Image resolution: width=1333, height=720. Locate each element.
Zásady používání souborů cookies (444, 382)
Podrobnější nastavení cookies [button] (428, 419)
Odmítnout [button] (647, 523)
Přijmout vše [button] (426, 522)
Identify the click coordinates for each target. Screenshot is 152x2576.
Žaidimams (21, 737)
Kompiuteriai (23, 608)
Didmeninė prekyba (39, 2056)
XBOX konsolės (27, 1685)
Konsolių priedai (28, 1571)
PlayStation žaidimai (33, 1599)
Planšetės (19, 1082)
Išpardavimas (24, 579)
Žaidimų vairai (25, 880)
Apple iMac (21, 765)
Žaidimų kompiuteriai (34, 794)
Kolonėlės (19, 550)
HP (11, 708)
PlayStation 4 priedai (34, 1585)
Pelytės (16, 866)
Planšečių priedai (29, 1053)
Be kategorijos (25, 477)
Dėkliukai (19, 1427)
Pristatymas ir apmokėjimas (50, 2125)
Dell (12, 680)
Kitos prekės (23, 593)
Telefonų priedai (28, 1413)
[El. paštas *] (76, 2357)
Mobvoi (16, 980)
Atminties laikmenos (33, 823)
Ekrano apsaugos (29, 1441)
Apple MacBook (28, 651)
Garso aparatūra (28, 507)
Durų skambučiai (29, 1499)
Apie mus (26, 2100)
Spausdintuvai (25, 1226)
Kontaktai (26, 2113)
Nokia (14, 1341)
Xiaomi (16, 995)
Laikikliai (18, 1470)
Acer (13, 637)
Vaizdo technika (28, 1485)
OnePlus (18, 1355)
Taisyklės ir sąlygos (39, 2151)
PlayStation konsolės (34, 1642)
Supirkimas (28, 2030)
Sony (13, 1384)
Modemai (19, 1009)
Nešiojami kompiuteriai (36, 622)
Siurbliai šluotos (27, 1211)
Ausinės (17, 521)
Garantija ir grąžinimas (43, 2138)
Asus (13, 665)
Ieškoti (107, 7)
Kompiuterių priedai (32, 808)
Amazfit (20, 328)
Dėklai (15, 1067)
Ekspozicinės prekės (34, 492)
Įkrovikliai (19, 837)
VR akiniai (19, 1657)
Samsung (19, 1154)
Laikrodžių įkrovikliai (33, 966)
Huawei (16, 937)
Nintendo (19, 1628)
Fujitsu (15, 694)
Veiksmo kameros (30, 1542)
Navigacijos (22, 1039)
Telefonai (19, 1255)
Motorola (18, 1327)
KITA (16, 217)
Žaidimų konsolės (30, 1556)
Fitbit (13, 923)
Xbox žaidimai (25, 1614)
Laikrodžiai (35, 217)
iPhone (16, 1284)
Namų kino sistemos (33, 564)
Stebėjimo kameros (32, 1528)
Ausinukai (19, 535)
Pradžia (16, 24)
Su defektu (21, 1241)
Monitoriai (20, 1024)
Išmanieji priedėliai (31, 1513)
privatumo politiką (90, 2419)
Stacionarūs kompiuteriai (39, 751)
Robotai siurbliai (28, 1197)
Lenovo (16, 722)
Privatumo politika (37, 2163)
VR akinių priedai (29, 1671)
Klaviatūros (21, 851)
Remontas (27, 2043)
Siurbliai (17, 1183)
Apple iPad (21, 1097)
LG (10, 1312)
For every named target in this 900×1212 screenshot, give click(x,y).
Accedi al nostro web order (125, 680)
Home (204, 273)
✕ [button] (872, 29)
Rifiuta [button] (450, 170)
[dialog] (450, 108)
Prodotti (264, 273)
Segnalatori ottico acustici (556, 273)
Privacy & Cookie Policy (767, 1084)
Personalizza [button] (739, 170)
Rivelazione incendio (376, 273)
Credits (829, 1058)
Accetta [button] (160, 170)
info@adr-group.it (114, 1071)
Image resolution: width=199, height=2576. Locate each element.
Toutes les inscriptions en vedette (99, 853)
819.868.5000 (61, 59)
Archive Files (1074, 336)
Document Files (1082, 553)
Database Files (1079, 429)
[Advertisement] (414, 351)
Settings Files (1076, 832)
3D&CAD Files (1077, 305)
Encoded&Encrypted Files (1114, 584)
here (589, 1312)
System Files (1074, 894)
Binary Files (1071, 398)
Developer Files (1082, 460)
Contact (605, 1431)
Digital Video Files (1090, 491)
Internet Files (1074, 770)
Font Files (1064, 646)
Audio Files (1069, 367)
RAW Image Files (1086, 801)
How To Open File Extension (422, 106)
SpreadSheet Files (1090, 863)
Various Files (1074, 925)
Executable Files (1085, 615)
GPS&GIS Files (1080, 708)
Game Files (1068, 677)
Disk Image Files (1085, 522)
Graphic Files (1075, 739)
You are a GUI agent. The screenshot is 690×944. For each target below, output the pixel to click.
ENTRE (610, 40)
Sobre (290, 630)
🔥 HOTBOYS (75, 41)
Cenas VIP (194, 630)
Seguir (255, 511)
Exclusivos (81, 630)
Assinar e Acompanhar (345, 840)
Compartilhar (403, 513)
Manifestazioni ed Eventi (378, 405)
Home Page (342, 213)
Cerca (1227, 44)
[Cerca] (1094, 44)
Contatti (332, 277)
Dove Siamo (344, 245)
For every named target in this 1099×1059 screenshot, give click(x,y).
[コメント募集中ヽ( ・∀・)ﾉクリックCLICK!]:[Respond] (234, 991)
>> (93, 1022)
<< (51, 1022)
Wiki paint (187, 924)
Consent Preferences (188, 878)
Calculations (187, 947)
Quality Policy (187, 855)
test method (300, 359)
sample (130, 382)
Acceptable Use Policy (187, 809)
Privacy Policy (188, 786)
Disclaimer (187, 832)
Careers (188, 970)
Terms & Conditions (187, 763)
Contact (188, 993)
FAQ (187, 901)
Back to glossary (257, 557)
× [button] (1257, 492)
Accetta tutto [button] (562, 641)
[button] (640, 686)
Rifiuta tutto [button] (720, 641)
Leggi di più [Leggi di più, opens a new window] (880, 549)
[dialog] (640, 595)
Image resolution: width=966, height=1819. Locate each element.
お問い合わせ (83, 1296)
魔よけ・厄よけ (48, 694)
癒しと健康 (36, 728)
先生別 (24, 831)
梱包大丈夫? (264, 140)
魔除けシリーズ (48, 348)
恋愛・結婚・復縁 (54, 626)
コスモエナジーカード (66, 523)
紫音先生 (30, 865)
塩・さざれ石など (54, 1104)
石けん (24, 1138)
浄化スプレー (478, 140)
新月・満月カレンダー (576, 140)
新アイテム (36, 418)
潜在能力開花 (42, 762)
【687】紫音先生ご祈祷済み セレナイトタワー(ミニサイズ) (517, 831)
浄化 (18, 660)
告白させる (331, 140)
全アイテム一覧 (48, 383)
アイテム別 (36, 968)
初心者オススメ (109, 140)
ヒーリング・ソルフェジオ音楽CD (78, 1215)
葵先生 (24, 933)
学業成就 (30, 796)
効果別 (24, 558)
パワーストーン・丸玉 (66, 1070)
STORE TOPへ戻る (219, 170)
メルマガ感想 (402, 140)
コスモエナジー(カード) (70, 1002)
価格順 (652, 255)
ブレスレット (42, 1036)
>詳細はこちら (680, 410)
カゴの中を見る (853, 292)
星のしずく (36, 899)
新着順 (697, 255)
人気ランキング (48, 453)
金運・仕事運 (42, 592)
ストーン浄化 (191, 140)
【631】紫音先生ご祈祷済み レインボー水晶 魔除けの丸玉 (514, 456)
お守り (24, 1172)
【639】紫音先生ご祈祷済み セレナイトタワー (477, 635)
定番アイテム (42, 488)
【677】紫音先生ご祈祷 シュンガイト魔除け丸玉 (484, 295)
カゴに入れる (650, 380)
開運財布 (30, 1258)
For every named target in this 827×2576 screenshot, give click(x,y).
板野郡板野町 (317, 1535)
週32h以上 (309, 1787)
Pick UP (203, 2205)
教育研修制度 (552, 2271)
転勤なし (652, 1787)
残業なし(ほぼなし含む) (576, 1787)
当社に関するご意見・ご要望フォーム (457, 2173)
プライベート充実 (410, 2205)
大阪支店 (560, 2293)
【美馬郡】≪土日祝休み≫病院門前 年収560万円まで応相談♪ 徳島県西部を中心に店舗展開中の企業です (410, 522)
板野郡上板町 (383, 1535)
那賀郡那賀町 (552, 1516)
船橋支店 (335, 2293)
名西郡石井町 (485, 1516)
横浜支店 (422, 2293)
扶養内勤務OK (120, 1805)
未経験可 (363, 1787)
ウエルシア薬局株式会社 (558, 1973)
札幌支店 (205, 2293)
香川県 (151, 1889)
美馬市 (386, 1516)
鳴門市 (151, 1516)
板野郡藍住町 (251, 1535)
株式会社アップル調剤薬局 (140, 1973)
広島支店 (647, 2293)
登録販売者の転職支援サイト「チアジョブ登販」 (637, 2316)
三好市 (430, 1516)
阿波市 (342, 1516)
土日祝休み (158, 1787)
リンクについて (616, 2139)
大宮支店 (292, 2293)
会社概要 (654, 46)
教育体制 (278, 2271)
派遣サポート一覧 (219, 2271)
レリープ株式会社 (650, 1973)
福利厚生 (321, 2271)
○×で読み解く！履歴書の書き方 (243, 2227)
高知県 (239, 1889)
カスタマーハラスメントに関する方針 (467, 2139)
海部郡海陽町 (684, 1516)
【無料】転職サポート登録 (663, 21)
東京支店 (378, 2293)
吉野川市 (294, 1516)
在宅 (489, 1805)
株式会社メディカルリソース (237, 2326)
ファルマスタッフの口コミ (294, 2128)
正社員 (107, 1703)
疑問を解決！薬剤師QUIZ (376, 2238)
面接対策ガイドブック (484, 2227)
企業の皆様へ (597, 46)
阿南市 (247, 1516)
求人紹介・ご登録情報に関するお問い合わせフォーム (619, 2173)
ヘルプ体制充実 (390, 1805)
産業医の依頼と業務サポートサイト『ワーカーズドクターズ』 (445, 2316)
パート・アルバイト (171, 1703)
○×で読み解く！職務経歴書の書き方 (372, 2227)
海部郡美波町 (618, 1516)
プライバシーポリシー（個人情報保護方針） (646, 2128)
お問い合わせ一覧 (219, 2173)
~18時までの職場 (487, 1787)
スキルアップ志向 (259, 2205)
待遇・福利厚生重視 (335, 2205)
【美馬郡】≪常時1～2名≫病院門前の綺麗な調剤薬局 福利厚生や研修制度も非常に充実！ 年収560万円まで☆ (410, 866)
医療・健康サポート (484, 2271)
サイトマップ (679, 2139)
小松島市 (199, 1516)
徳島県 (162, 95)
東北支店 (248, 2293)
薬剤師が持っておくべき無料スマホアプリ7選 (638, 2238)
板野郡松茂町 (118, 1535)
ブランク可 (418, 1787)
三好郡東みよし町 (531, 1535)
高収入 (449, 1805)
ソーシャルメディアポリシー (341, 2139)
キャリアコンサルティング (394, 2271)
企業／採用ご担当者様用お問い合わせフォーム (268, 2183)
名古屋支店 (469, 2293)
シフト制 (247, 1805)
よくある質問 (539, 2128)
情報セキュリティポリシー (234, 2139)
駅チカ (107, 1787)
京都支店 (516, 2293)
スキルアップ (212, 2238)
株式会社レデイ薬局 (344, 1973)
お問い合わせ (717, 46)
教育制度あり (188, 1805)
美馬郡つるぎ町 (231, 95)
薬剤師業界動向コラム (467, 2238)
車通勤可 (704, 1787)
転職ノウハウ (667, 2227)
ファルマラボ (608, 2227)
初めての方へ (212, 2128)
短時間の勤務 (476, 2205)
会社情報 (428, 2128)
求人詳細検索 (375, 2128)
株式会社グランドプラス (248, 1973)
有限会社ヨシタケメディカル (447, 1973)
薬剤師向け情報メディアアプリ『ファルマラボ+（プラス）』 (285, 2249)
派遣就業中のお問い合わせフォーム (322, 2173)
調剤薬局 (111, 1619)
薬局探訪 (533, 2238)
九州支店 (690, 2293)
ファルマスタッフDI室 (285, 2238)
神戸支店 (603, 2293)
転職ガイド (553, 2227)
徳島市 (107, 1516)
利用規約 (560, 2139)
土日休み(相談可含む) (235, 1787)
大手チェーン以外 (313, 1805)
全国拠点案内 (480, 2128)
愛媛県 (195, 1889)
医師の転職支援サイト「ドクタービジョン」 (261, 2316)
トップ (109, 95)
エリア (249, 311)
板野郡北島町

+++++

**Task requirements:** Where the data above reaches the line holding "Audio Files (1069, 367)", begin printing, and stop after the line holding "Compartilhar (403, 513)". Each line must be reproduced exactly, with nothing else added.

**Solution:**
Audio Files (1069, 367)
RAW Image Files (1086, 801)
How To Open File Extension (422, 106)
SpreadSheet Files (1090, 863)
Various Files (1074, 925)
Executable Files (1085, 615)
GPS&GIS Files (1080, 708)
Game Files (1068, 677)
Disk Image Files (1085, 522)
Graphic Files (1075, 739)
You are a GUI agent. The screenshot is 690×944. For each target below, output the pixel to click.
ENTRE (610, 40)
Sobre (290, 630)
🔥 HOTBOYS (75, 41)
Cenas VIP (194, 630)
Seguir (255, 511)
Exclusivos (81, 630)
Assinar e Acompanhar (345, 840)
Compartilhar (403, 513)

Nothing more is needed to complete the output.